The International Skating Union published an amended standings late last month, after the Court of Arbitration for Sport ruled that Valieva was at fault for the violation and banned her for four years. But while the ISU stripped the Russians of the 10 points she had earned in each of her two events, it declined to bump up the placement of athletes that finished below her.

That didn’t matter when it came to gold and silver — the United States had enough points to move into first place and Japan had enough to move into second.
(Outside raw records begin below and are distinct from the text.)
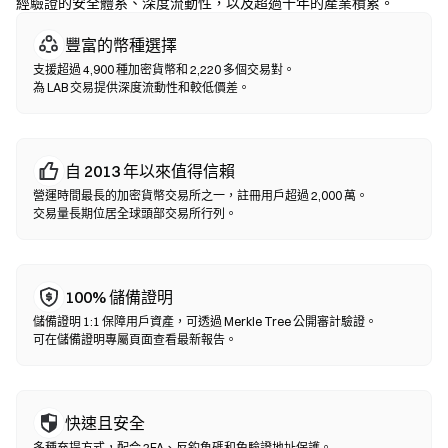
經驗證的安全體系、深度流動性，以及超過十年的產業積累。
去中心化交易所 (DEX)
豐富的幣種選擇
無需中間方的點對點交易。DEX 透過智能合約在鏈上執行兌換，無
支援超過 4,900 種加密貨幣和 2,220 多個交易對。
需註冊或身分認證。連接兼容錢包，選擇代幣對，設置滑點容差後
為 LAB 交易提供深度流動性和較低價差。
確認兌換即可。請注意交易需支付 Gas 費，且因流動性差異，價格
可能與中心化市場有所不同。大部分 DEX 活動發生在以太坊、BNB
Chain、Polygon 等 EVM 兼容鏈上。
自 2013 年以來值得信賴
營運時間最長的加密貨幣交易所之一，註冊用戶超過 2,000 萬。
交易量長期位居全球頭部交易所行列。
100% 儲備證明
儲備證明 1:1 保障用戶資產，可透過 Merkle Tree 公開審計驗證。
可在儲備證明專屬頁面查看最新報告。
快速且安全
多種充提方式，配合 2FA、反釣魚碼和免驗證地址保護。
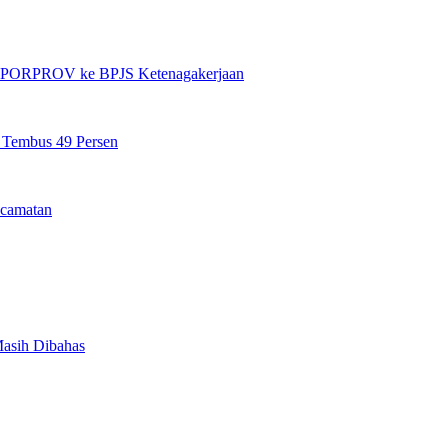
et PORPROV ke BPJS Ketenagakerjaan
n Tembus 49 Persen
camatan
Masih Dibahas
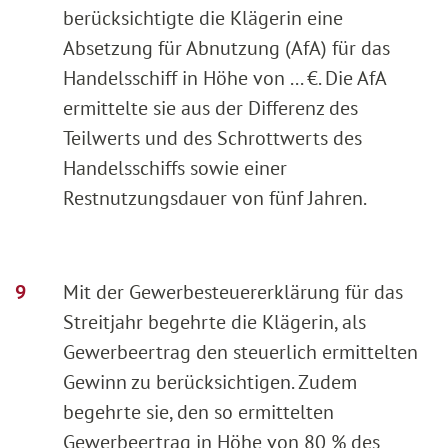
berücksichtigte die Klägerin eine
Absetzung für Abnutzung (AfA) für das
Handelsschiff in Höhe von ... €. Die AfA
ermittelte sie aus der Differenz des
Teilwerts und des Schrottwerts des
Handelsschiffs sowie einer
Restnutzungsdauer von fünf Jahren.
Mit der Gewerbesteuererklärung für das
Streitjahr begehrte die Klägerin, als
Gewerbeertrag den steuerlich ermittelten
Gewinn zu berücksichtigen. Zudem
begehrte sie, den so ermittelten
Gewerbeertrag in Höhe von 80 % des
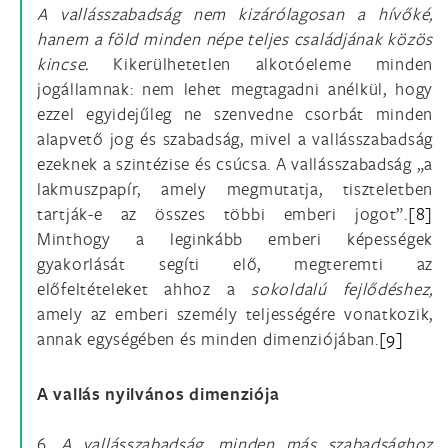
A vallásszabadság nem kizárólagosan a hívőké,
hanem a föld minden népe teljes családjának közös
kincse.
Kikerülhetetlen alkotóeleme minden
jogállamnak: nem lehet megtagadni anélkül, hogy
ezzel egyidejűleg ne szenvedne csorbát minden
alapvető jog és szabadság, mivel a vallásszabadság
ezeknek a szintézise és csúcsa. A vallásszabadság „a
lakmuszpapír, amely megmutatja, tiszteletben
tartják-e az összes többi emberi jogot”.
[8]
Minthogy a leginkább emberi képességek
gyakorlását segíti elő, megteremti az
előfeltételeket ahhoz a
sokoldalú fejlődéshez,
amely az emberi személy teljességére vonatkozik,
annak egységében és minden dimenziójában.
[9]
A vallás nyilvános dimenziója
6.
A vallásszabadság, minden más szabadsághoz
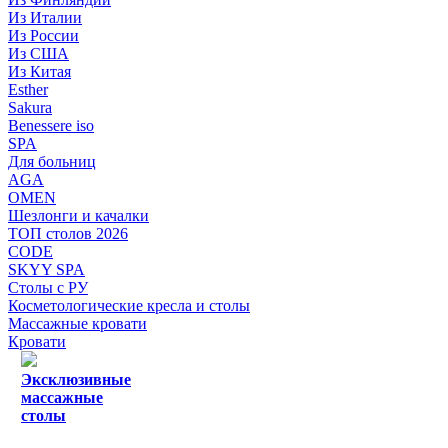
Из Италии
Из России
Из США
Из Китая
Esther
Sakura
Benessere iso
SPA
Для больниц
AGA
OMEN
Шезлонги и качалки
ТОП столов 2026
CODE
SKYY SPA
Столы с РУ
Косметологические кресла и столы
Массажные кровати
Кровати
Эксклюзивные
массажные
столы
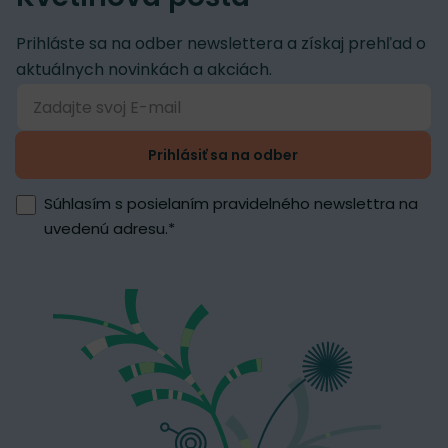
Prihláste sa na odber newslettera a získaj prehľad o
aktuálnych novinkách a akciách.
Prihlásiť sa na odber
Súhlasím s posielaním pravidelného newslettra na
uvedenú adresu.
*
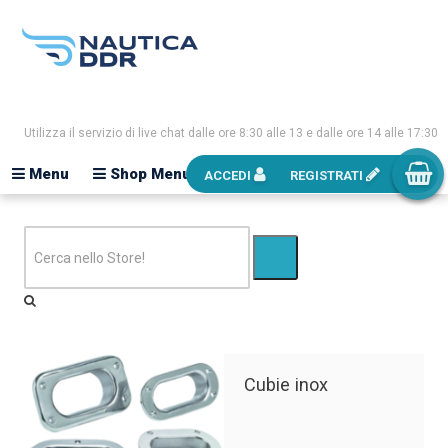
Utilizza il servizio di live chat dalle ore 8:30 alle 13 e dalle ore 14 alle 17:30
Menu
Shop Menu
ACCEDI
REGISTRATI
Cubie inox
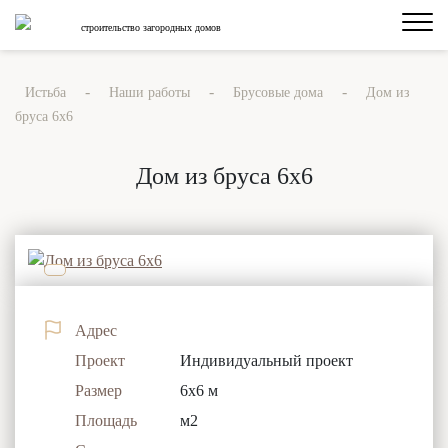
строительство загородных домов
-
-
-
Истьба
Наши работы
Брусовые дома
Дом из
бруса 6х6
Дом из бруса 6х6
Адрес
Проект
Индивидуальный проект
Размер
6x6 м
Площадь
м2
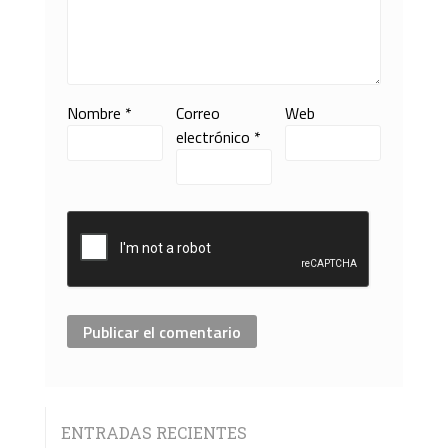
Nombre
*
Correo
Web
electrónico
*
ENTRADAS RECIENTES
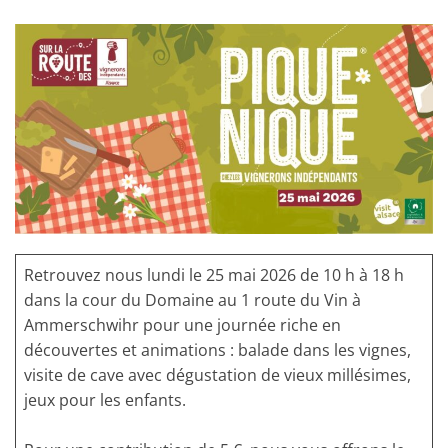
Retrouvez nous lundi le 25 mai 2026 de 10 h à 18 h
dans la cour du Domaine au 1 route du Vin à
Ammerschwihr
pour une journée riche en
découvertes et animations : balade dans les vignes,
visite de cave avec dégustation de vieux millésimes,
jeux pour les enfants.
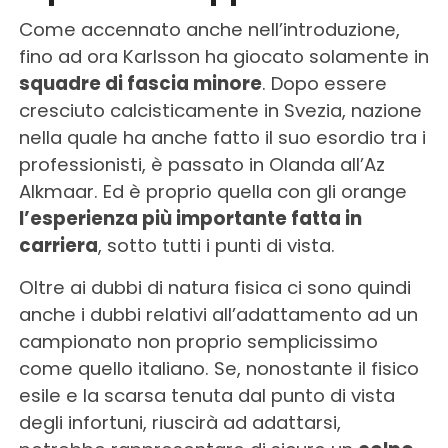
Come accennato anche nell’introduzione,
fino ad ora Karlsson ha giocato solamente in
squadre di fascia minore
. Dopo essere
cresciuto calcisticamente in Svezia, nazione
nella quale ha anche fatto il suo esordio tra i
professionisti, è passato in Olanda all’Az
Alkmaar. Ed è proprio quella con gli orange
l’esperienza più importante fatta in
carriera
, sotto tutti i punti di vista.
Oltre ai dubbi di natura fisica ci sono quindi
anche i dubbi relativi all’adattamento ad un
campionato non proprio semplicissimo
come quello italiano. Se, nonostante il fisico
esile e la scarsa tenuta dal punto di vista
degli infortuni, riuscirà ad adattarsi,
But it did mean that Canada, which had finished fourth at the Winter Games, was still a single point behind the Russian team in the new ordering, keeping that nation out of the medals in the team event.

“In any complex and extraordinary situation like this, the reallocation of points could negatively affect the relative team ranking, adversely impacting teams that had nothing to do with the incident in question,” the ISU said in a statement Friday.

Skate Canada said it was “extremely disappointed” in the decision and that it was considering its options for an appeal.

The national governing body’s position is that the ISU did not appropriately apply Rule 353, which states “competitors having finished the competition and who initially placed lower than the disqualified competitor will move up accordingly in their placement.” But the ISU dismissed that claim, stating its decision was based “on a comprehensive evaluation from legal experts,” that found Rule 353 did not apply because of “applicable rules and principles that are specific” to the Olympic team event.

“The ISU has remained resolved to ensure that the applicable rules and principles as well as the CAS decision are correctly followed,” its statement read, “and that any changes to the results were applied accordingly.”

Meanwhile, Russian Olympic officials also have vowed to appeal the reordering in an attempt to regain the Olympic title, arguing that ISU rules mean sanctions against Valieva “cannot be the basis for reviewing the results of the team event.”

The final decision on awarding medals remains with the International Olympic Committee, which the head of the United States Olympic and Paralympic body said is “as eager as we are” to get the gold medals to the American skaters.” Several of them have said their hope is that a special ceremony would be held during the upcoming Summer Olympics in Paris.

“There is no scenario at this point in which Team USA is not the gold medal winners,” USOPC chief executive Sarah Hirshland told reporters on a recent call, “so we are focused on getting the gold medals awarded.”

The IOC executive board will next meet from March 19-21 in Lausanne, Switzerland, at the same time that Canada is hosting the figure skating world championships in Montreal.

The case has dragged on for years because of its unique and complex circumstances.

Valieva was just 15 when she performed at the Beijing Games, and her protected status as a minor was one of the reasons that a separate CAS panel was persuaded to allow her to skate after a positive test taken before the Olympics came to light.

Valieva’s lawyers argued her positive test for trimetazidine was due to contamination from medication they claimed was being taken by her grandfather. She also was taking two oxygen-boosting medications not banned in sports.

“Upon their return from China we honored these athletes as Olympic champions,” Kremlin spokesman Dmitry Peskov said after the CAS decision was announced last month. “We are convinced that they will always remain Olympic champions to us, whatever decisions may be taken in that regard, even unfair ones.”